Was hat Corona mit dir gemacht?

Also die Apotheke, in der ich eigentlich gearbeitet habe, am Flughafen, die hat zugemacht. Weil die Leute nicht fliegen konnten, musste sie zumachen. Aber für mich bis jetzt ist alles gut, wir haben viel aufgepasst, haben unsere Freunde nicht besucht und so weiter. Es ist zwar nicht so schön, aber man weiß, es ist nicht für immer. Vielleicht ein Jahr oder so, dann ist alles wieder gut. Ich habe auch Glück, durch meine Arbeit und mein Ehrenamt habe ich ja noch Kontakt zu Menschen.

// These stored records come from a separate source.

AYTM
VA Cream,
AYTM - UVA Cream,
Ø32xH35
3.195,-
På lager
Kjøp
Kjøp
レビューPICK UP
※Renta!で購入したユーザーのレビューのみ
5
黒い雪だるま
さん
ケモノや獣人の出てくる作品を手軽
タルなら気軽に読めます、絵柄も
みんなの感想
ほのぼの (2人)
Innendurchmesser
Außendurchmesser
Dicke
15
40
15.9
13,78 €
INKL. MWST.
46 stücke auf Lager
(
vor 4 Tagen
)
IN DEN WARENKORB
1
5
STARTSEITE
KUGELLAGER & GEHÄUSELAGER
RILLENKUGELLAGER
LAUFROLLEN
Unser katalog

Es ist auch so, dass man sich gewöhnt. Ich komme aus Afghanistan, aus Kabul. Ich habe die Erfahrung, von vor 15-20 Jahren, als die Mudschaheddin nach Afghanistan gekommen sind und Kabul angegriffen haben. Am Anfang, als die ersten Bomben fielen, war das schwer für alle und wir hatten viel Angst bei jeder Explosion. Nach sechs Monaten, einem Jahr, gewöhnt man sich daran, es gehört zum Leben. So ist das mit Corona auch – am Anfang hatten alle viel Angst, aber zum Glück in Deutschland, die Regierung hat alles gut geregelt und alle haben aufgepasst, und mit der Zeit, haben wir uns daran gewöhnt. Ich bin dankbar, dass ich in Deutschland sein kann jetzt und hier alles so gut organisiert wird.

Denkst du, unsere Stadt, das Land hat sich in den letzten Jahren verändert und wenn ja, wie?

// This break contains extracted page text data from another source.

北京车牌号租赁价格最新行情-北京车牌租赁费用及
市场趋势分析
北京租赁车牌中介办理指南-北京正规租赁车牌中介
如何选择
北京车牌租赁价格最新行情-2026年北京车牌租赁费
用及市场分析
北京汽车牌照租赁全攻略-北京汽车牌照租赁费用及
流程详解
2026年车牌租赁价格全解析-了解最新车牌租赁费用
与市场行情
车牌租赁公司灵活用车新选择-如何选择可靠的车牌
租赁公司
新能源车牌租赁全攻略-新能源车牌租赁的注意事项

Ich glaube, aus meiner Perspektive, das Land verändert die Leute. Man muss viel lernen, wenn man hier ankommt. Also zum Beispiel am Anfang war ich 1 ½ Jahre in einem Camp im Container, wo nur Geflüchtete waren, alle aus zum Beispiel Iran, Irak oder Afghanistan. Danach sind wir umgezogen in eine Wohnung und dann haben wir gesehen, wie die Menschen in Deutschland leben, was sie machen oder was sie wollen. Und dann haben wir unser Leben schon etwas geändert. Aber ich glaube natürlich auch, dass sich Deutschland verändert hat.

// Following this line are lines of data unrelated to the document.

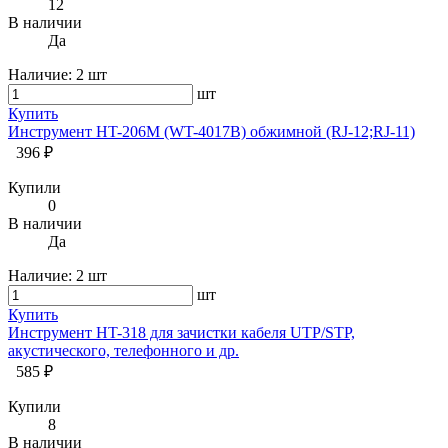
12
В наличии
Да
Наличие:
2 шт
шт
Купить
Инструмент HT-206M (WT-4017B) обжимной (RJ-12;RJ-11)
396 ₽
Купили
0
В наличии
Да
Наличие:
2 шт
шт
Купить
Инструмент HT-318 для зачистки кабеля UTP/STP,
акустического, телефонного и др.
585 ₽
Купили
8
В наличии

Aber weißt Du, in Afghanistan sagen die Menschen eher ich komme aus Kabul, ich komme aus .. – hier sagt niemand ich komme aus Hamburg oder Bremen. Hier sind alle aus Deutschland und alle kommen miteinander zurecht. Vielleicht sagt einer ich komme aus Deutschland, und einer aus Germany und der andere aus Alman – aber alle meinen das Gleiche. Keiner sagt etwas zum anderen, weil er aus einer anderen Stadt oder Region kommt. Das finde ich gut. In Afghanistan gibt es mehr Konflikte zwischen unterschiedlichen Gruppen, hier wird das besser akzeptiert. Jeden Tag sterben in Afghanistan Menschen, auch Kinder. Natürlich gibt es auch Probleme, man kann ein Land vergleichen mit einem Dschungel – es gibt gute Tiere und es gibt schlechte Tiere. Ein Land ist auch so.

Wie lange wohnst du schon in Eidelstedt und was verbindest du mit dem Stadtteil?

Ich mag Eidelstedt, ganz Eimsbüttel, weil hier wohnen viele Deutsche. Es ist ruhig.